De neus is het best ontwikkelde zintuig van het ree. In het bovenste gedeelte van de neusholte ligt het reukvermogen verankerd.
Al bij de geboorte van de reekalveren is het reukvermogen vrijwel volledig ontwikkeld. Het kalf prent de geur van de geit in en vice versa voor elkaars herkenning. Reeën herkennen soortgenoten en indringers in het territorium door de geurstoffen die zij afscheiden.
Tijdens het foerageren staat de geit altijd strategisch ten opzichte van haar kalveren, zodat de kalveren de geit steeds kunnen ruiken. Daarnaast is de eetbaarheid van planten ook grotendeels gekoppeld aan de specifieke geur die het ree herkent. Het ree kan natuurlijke vijanden en de mens op grote afstanden waarnemen. Als de wind voor het ree gunstig staat, kan het een mens of dier al op 400 meter afstand waarnemen. Tenslotte speelt het reukvermogen een belangrijke rol bij de instandhouding van territoria en bij de voortplanting. Reebokken besnuffelen in de bronstperiode reegeiten om vast te stellen of ze vruchtbaar zijn. Dit heet flemen.
Het ree heeft een grote neus en in de bovenkant van deze neusholte bevinden zich vochtige neusslijmvliezen met daarin geïntegreerd het reukvermogen. Tijdens de groei van de reekalveren gaat de schedel een steeds meer langwerpige, gestrekte vorm aannemen. Hierdoor ontstaat een vergroting van het reukvermogen: de neusholte wordt groter in volume en het neus- en reukslijmvlies wordt groter in oppervlakte.
De epitheelcellaag (buitenste cellaag) van het reukslijmvlies bevat veel vocht. In dit vocht worden de geurstoffen - aerosolen en gassen - uit de ingeademde lucht opgelost. Vervolgens binden deze stoffen zich aan specifieke reukreceptoren. Iedere geurstof heeft dus zijn eigen unieke reukreceptor in de neus van het ree. Bij onraad en als de lucht vrij droog is, likt het ree zijn neus vochtig. Hierdoor kan de vochtige neus van het ree meer geurstoffen uit de in te ademen lucht opnemen en die analyseren.

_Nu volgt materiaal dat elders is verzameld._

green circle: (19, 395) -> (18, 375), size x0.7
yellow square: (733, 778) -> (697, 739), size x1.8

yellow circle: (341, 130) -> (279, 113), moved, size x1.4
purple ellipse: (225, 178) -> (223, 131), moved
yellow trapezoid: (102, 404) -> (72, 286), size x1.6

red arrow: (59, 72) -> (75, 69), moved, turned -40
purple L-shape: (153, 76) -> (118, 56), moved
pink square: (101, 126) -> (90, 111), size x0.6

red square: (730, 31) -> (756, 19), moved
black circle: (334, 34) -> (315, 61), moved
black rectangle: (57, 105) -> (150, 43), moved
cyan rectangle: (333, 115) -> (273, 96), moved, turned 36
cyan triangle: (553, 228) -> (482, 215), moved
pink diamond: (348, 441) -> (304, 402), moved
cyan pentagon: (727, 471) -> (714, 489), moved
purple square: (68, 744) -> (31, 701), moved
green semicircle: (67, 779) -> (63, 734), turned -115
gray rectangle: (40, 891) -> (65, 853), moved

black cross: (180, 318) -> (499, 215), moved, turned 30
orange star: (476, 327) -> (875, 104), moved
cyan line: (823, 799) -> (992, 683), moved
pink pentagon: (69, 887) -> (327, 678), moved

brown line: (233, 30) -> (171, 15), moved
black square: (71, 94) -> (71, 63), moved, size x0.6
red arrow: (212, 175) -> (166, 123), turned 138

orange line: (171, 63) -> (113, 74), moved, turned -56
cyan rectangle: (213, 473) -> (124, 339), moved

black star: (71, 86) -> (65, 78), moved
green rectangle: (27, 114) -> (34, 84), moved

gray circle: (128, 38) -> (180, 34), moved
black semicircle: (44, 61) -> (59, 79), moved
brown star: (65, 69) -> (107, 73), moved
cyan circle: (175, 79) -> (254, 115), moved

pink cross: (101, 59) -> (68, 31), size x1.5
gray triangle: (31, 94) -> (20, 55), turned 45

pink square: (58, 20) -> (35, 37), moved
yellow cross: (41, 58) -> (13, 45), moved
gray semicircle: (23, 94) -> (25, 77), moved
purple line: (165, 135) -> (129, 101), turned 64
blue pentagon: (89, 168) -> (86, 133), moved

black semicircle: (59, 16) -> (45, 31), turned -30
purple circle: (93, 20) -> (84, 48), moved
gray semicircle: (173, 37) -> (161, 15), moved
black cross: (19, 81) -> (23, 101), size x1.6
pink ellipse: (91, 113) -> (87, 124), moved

De reukreceptoren (het zogenaamde ‘olfactorische systeem’) zijn gelegen op de buitenkant van de zintuigcellen. Deze zintuigcellen zijn eveneens gelegen in de epitheelcellaag van het reukslijmvlies. De zintuigcellen met reukreceptoren zetten een specifiek geursignaal om in een zenuwimpuls die via zenuwcellen in speciale delen van de hersenen wordt verwerkt. Uiteindelijk associeert het ree het signaal met een specifieke geur en dus met wel of geen gevaar. Deze zintuigcellen met reukreceptoren zijn in grote hoeveelheden aanwezig in het neusslijmvlies van het ree. De totale oppervlakte van het reukslijmvlies in de neus van een volwassen ree bedraagt ongeveer 90 cm2. Bij de mens is dit oppervlak slechts 5 cm2 en een middelgrote hond heeft een reukoppervlak van ongeveer 80 cm2.